[Collected data]
▼
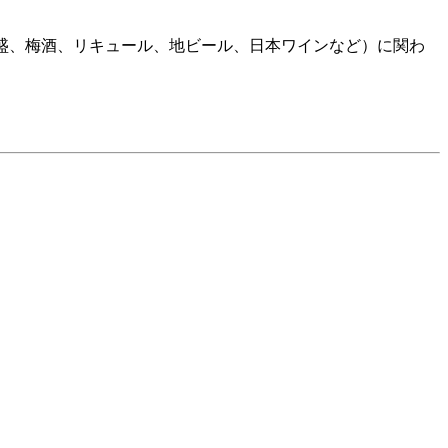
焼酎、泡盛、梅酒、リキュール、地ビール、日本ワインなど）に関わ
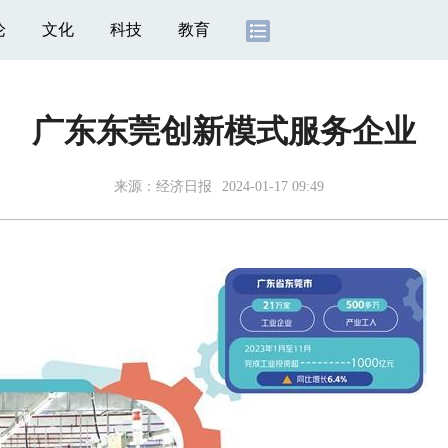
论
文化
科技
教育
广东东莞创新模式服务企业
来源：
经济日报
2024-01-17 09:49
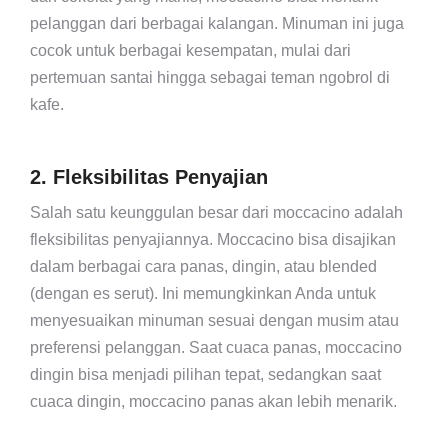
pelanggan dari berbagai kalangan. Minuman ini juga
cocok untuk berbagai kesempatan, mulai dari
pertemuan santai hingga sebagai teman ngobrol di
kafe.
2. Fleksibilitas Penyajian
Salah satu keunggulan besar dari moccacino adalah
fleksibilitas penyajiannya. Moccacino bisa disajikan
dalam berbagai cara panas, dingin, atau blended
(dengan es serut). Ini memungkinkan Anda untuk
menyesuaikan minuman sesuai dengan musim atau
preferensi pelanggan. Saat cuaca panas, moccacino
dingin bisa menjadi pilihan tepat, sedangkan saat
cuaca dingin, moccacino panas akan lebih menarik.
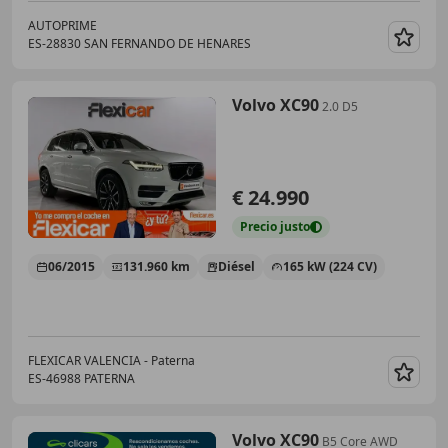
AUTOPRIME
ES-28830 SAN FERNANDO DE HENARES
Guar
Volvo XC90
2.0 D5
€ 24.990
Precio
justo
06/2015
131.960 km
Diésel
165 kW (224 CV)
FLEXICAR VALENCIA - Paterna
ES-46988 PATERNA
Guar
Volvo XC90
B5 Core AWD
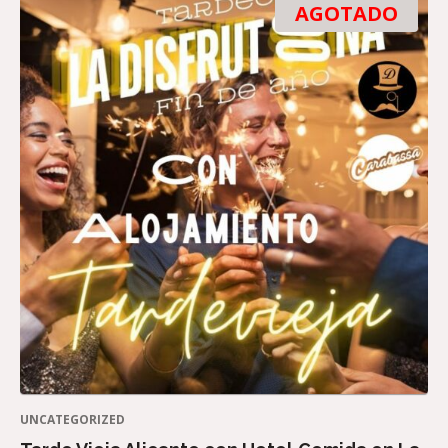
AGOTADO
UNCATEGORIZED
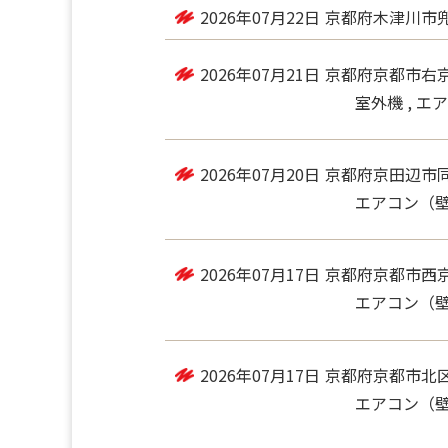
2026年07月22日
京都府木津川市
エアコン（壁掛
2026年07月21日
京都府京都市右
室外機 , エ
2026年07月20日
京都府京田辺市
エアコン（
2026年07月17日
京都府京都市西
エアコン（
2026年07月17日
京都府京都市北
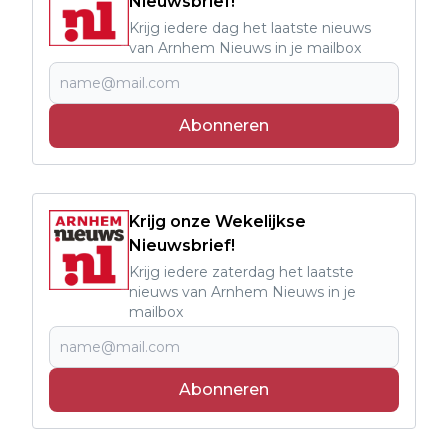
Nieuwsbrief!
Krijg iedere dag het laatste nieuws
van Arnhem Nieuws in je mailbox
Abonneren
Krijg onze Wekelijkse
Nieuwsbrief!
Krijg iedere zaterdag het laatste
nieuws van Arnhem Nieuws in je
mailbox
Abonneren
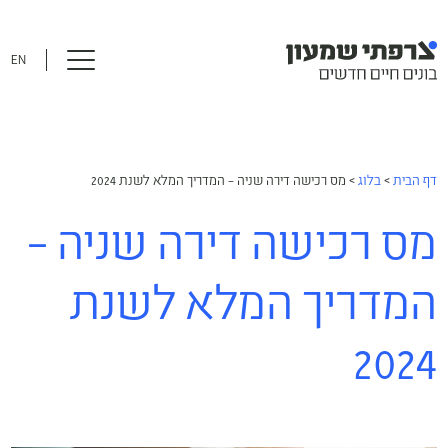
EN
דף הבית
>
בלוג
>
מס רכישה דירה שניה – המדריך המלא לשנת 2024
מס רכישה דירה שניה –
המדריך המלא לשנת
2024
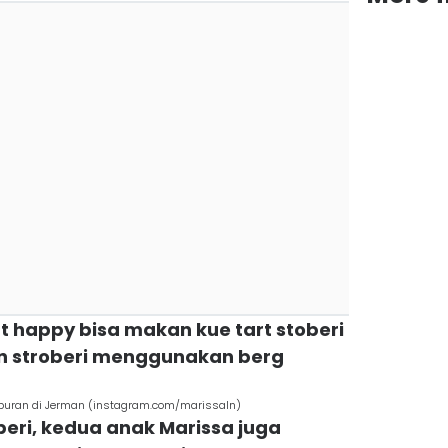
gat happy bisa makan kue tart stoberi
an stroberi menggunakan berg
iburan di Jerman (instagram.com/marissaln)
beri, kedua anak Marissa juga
▲
**Work task**
If a line in the records above contains the string "דירה", copy that line out.

**Response**
מס רכישה דירה שניה – המדריך המלא לשנת 2024
מס רכישה דירה שניה –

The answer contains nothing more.